鷹人がゲージを持って診察室に入る。
一緒に診察室に入った真吏は、ぎょっとした。
鷹人の腹の高さ位の銀色の診察台があり、その向こうに巨体がいたからだ。
診察台の横に痩せ型体型の若い男が立っている。
今風の髪に目鼻立ちの整った顔立ち。
こちらも間違いなく美形である。

「ああ。あなたね」

年齢は四十才くらいの女医だ。
身長は一六十センチと真吏より背は低いが、体重と躯の幅は三倍はありそうだ。

動物看護師の若い男は慣れた手付きでゲージ内の黒猫を抱き、診察台の上に乗せる。
女医のクリームパンのような手が黒猫を撫でた。

「一ヶ月ぶりね、猫もどき。体重は……ああ、倍になったわね。ちょっと大きくなった」

診察台は体重計も兼ねており、乗せるとデジタル表記される。

「気になる事はある?」
「耳の辺りを、よく掻いてます」
「そう。じゃあ、診てみるか」

女医は巨体を揺らして綿棒と拡大鏡を脇の棚から取り出すと、綿棒を耳の中を軽くほじると、臭いを嗅ぎ、拡大鏡で耳の中を覗く。

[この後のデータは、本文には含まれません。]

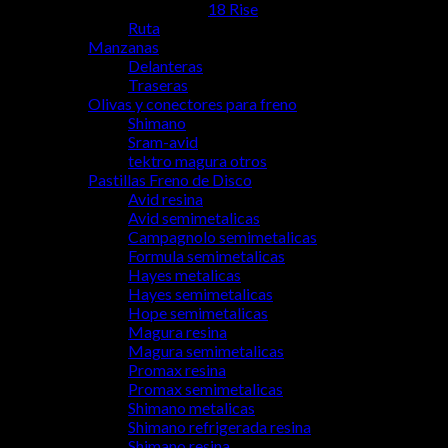
18 Rise
Ruta
Manzanas
Delanteras
Traseras
Olivas y conectores para freno
Shimano
Sram-avid
tektro magura otros
Pastillas Freno de Disco
Avid resina
Avid semimetalicas
Campagnolo semimetalicas
Formula semimetalicas
Hayes metalicas
Hayes semimetalicas
Hope semimetalicas
Magura resina
Magura semimetalicas
Promax resina
Promax semimetalicas
Shimano metalicas
Shimano refrigerada resina
Shimano resina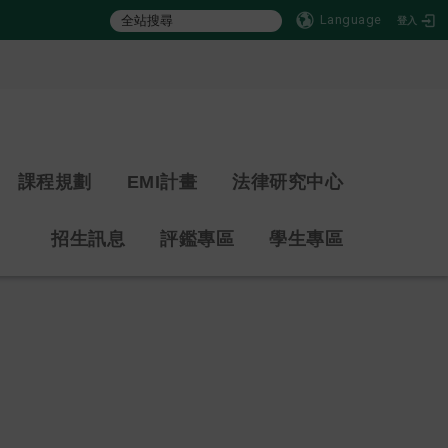
Language
登入
:::
課程規劃
EMI計畫
法律研究中心
招生訊息
評鑑專區
學生專區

「悪い臭いはしないし、耳の中も異常はない。ただ単に、掻きたいだけじゃない?クセみたいなもんよ」

診察台の上で黒猫は女医に毛を逆立て威嚇している。
しかし巨体の女医は、まるで動じない。
クリームパンの手が構わず黒猫を、わしゃわしゃと撫でた。

「生意気ねえ。まあ元気があるのはいいことよ。また何かあったら連れてきて」

鷹人は頷き黒猫をゲージに入れると、診察室を出る。

「動物病院の診察室なんて、初めて。いい経験になったわ」

青年が精算を終え病院を出た所で真吏が云った。

「ちゃんと、お世話してるんだね。鷹人君みたいな優しい男の子で良かった」

青年が歳上の元依頼人を見下ろす。

「そんな事を云われたのは、初めてだ」

鷹人は相変わらずの無表情だが感情が動いたように思えて、真吏は悪戯っぽく笑う。

「鷹人君も、照れることがあるんだ。今日はお互いに初めてが多いわね」

真吏は笑い、鷹人は何も云わなかった。
やがて自宅でもある喫茶店にたどり着く。